レースまでつけて無理に顔を隠す必要はないように思えるが。
「つけないならここで下ろすぞ」
「わかりましたよ」
レフィアはしぶしぶ帽子をかぶった。
サイズはぴったりだ。
顔の前にレースはあるが、網目を通してしっかり景色を見ることもできる。
「じゃあ、つかまっておけ」
シルヴァの合図で馬が駆け出す。
レフィアは振り落とされないように、シルヴァの背を掴んだ。
広く大きな背中だ。
蹄の音が鳴り響き、平原の緑が通り過ぎていく。
「シルヴァ殿。領主が馬に乗って一人で視察しているんですか」
「月に一度は部下も引き連れて廻るが、それ以外は一人だな」
「城の防衛も指揮しながら、領地も自分でまわるなんて大変ではないですか」
「全てを見るのは無理だがな。現状を把握するには、自らの目で見るのが一番確実だろう」
「……」
宮廷にこもって日夜パーティーにあけくれている帝都の皇族とはえらい違いだ。
田畑に挟まれた一本道が長く伸びており、その奥に小さな町が見える。
ベスキアは、帝都のような城下町という形ではないようだ。
国境線に位置する城は、あくまで外敵から領地を守る砦の役割なのだろう。
「あー、シルヴァ様だ」
「こんにちは!」
農作業に精を出す領民がシルヴァに向かって手を振る。
「慕われているんですね」
「さあな」
そっけない返事だが、不機嫌ではなさそうだ。
しかし、不思議だ。
シルヴァは確かに不愛想だが、部下にも領民にも慕われているように見える。
どうして中央には暴君という噂が伝わっていたのだろう。
「あれは……?」
少し進むと、道の脇に人の輪ができていた。
中の一人がこちらに気づいたようで、大声を上げる。
「あっ、シルヴァ様」
「どうした」
馬を止めるシルヴァの前に、若い夫婦が駆け寄った。
「うっ、うちの子供が遊んでいて怪我をしてしまったようで」
見ると輪の中心に、子供がうずくまっている。
そばに背の高い木があり、どうやら木登り中に落ちたようだ。
足を押さえて大泣きしているが、周りの大人達もどうしていいかわからないようで右往左往していた。
「骨が折れているな」
子供のそばに膝をついたシルヴァは赤く腫れた足を見て言った。
「ええっ、どうすれば!」
「ま、町に行って先生を……!」
「その必要はない」
慌てる両親に、シルヴァは落ち着いた声で答え、ちらと視線をレフィアに向けた。
「任せてください」
滑るように馬から降りたレフィアは、泣いている子供の足に手をかざした。
淡い光が患部を包み、やがて消える。
「い、痛くない……」
子供は突然泣き止み、不思議そうに立ち上がった。
腫れはすっかり引き、子供は嬉しそうにぴょんぴょん飛んでみせる。
「す、すごいっ」
「い、今のは一体……?」
両親や周りの大人達が、レースで顔を隠したレフィアの周りで騒ぎ始める。
魔術を使える人間はそれほど多くなく、辺境では見たことある者も限られているのだろう。
「シルヴァ様、この方は……?」
「俺の客人だ」
婚約者、とは言わないようだ。
ことさら主張することでもないし、目立ちたくもないのでレフィアも黙って頭を下げる。
「そうですか。

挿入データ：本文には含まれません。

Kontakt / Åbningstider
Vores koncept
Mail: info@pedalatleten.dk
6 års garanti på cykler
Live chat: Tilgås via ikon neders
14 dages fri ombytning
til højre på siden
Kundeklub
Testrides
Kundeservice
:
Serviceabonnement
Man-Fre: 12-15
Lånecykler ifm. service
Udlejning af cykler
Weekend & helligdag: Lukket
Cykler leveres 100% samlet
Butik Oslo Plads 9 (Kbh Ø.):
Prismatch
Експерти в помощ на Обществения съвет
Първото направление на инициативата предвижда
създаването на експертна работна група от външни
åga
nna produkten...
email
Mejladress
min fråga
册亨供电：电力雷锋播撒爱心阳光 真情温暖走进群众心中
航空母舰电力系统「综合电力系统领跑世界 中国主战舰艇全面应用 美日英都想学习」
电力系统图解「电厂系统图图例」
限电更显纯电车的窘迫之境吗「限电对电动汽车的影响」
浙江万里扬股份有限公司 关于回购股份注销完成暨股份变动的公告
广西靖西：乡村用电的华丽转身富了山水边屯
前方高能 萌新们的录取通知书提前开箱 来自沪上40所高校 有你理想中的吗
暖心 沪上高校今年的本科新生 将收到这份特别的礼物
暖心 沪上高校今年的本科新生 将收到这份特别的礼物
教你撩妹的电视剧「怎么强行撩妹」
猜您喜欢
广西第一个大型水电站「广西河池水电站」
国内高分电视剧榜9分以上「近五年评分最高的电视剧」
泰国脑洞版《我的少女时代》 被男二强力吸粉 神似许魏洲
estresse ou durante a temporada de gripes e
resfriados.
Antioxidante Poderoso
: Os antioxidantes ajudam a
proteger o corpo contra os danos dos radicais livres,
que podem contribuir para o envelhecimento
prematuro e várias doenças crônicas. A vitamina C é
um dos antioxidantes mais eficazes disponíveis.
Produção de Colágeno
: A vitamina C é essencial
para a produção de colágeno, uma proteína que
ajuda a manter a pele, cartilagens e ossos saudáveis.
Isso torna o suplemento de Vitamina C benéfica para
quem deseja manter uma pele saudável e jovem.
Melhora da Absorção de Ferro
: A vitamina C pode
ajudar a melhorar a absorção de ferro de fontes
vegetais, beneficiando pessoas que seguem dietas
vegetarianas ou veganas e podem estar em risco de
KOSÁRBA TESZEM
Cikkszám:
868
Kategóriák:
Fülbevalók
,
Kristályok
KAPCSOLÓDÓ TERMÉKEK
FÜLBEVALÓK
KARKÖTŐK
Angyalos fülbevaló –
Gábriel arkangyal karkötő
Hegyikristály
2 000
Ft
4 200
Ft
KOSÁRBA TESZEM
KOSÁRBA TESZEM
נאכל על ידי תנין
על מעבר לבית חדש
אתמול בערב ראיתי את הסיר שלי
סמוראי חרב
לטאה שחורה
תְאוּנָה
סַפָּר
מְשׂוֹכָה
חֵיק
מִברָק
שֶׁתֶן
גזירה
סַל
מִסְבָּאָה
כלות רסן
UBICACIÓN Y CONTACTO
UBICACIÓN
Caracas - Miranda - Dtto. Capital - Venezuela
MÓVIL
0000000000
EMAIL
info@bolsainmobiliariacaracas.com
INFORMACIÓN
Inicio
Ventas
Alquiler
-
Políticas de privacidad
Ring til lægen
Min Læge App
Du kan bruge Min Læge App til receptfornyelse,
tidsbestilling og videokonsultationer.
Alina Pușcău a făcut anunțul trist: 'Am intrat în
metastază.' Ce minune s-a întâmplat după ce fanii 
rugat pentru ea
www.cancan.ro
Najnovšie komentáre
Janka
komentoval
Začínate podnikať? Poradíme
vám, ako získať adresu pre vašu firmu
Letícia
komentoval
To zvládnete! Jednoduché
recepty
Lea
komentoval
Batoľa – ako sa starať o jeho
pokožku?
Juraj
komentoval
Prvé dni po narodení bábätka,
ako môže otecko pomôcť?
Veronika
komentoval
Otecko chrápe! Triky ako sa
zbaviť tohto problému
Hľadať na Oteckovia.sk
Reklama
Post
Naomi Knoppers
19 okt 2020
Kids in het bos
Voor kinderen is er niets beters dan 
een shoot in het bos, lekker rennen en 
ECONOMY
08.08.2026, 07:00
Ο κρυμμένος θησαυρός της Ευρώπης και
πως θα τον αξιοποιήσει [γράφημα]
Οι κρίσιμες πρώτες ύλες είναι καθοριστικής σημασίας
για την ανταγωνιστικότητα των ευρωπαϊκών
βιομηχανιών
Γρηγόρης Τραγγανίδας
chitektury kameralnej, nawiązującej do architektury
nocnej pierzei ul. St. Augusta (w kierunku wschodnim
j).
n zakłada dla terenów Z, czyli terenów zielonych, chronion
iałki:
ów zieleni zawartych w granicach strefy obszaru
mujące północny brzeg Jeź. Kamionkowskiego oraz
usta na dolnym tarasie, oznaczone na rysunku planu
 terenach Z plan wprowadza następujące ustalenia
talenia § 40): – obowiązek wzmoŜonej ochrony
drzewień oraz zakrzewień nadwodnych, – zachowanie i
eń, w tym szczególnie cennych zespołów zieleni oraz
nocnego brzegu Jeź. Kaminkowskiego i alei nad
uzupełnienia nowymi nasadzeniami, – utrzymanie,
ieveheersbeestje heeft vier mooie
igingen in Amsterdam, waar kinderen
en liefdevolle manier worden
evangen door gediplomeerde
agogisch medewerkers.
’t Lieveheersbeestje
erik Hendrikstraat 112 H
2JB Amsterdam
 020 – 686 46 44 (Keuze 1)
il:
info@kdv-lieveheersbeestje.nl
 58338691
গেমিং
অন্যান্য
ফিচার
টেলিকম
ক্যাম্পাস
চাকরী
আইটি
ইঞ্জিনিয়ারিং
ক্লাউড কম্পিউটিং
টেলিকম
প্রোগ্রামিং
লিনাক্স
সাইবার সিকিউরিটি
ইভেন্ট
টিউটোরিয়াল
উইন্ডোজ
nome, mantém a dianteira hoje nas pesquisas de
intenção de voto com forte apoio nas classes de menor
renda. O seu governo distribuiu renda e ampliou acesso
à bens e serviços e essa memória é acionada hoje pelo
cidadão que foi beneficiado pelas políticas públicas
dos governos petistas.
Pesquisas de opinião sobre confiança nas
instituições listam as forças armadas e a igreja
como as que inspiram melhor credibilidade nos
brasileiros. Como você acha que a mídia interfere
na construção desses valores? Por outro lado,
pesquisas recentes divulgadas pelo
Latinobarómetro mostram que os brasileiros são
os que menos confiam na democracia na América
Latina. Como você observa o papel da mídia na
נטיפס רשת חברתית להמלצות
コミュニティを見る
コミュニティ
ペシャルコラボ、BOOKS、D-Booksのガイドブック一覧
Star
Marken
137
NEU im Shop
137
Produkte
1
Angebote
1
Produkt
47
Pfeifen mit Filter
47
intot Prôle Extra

さすがシルヴァ様の知り合いだ」
「本当にありがとうございました。こんな辺境によくお越しくださいました」
領民達は口々に感謝の言葉を述べた。
「ベスキアは元々ならず者たちが集まる土地で、野盗や山賊がたくさんいたんです。でも、シルヴァ様が一掃してくれたので今は比較的平和になったんですよ」
「容赦のない取り締まりで、来た当初は悪党達から暴君と呼ばれてましたな、ははは」
「なるほど……」
暴君という二つ名はそうしてついた訳か。
シルヴァの取り締まりでベスキアを逃げ出した悪党達が、帝都で恨みつらみを言いふらしたのだろう。
そうして、ベスキアの暴君という噂が形作られた。
何事も自分の目で確認するほうが確実だ。
シルヴァの言葉をふと思い出す。
「行くぞ」
「あ、はい」
再び腕を引かれて馬の背に乗せられた。
領民達に手を振って、二人を乗せた馬は、一本道を先へと進んでいく。
逞しい背中に手を軽く添え、レフィアは口を開く。
「不愛想な割には、やっぱり意外と優しいのですね」
「……なんの話だ」
「レース付きの帽子を渡された時は、よっぽど婚約者の存在を隠したいのかと思いました」
「ああ、その通りだ」
「でも、その理由は、あなたが厳しい取り締まりをした悪党達の残党が、まだ領地のどこかに残っているかもしれないからですよね。彼らの怒りの矛先が私に向かないように、婚約者の顔や存在を公にしないようにしている」
「……」
シルヴァは何も答えない。
おそらくシルヴァに婚約者がいるということを知っているのも、城の人間だけだろう。
元々は婚約という建前で、人質にする予定だった訳だから、漏洩リスクを考えると領民にまで伝える意味はない。
レフィアは羽根つき帽子に手をやり、ふと思った。
これで、正体を隠せるならば、目立たずに色々なことができるかもしれない。
自慢ではないが、胸はないほうだ。
声もそれほど高くはないし、今日の格好だと男と間違われてもおかしくはない。
この地域のため、ここの人々のため、そして、前で馬を駆る男のために。
母とはまた違う形で、自分なりの内助の功を果たせるかもしれない。
「何を考えている?」
「なんだと思いますか」
「お前は何を考えているかわからん女だ」
「それはお互い様です」
シルヴァはふっと息を吐いた。
「そろそろ町だ。あまり喋ると舌を噛むぞ」
「はい」
視界の先に小さな町が現れ、その上に覆いかぶさるように空が広がっている。
それは帝都で見ていたものより、ひときわ青く澄んで見えた。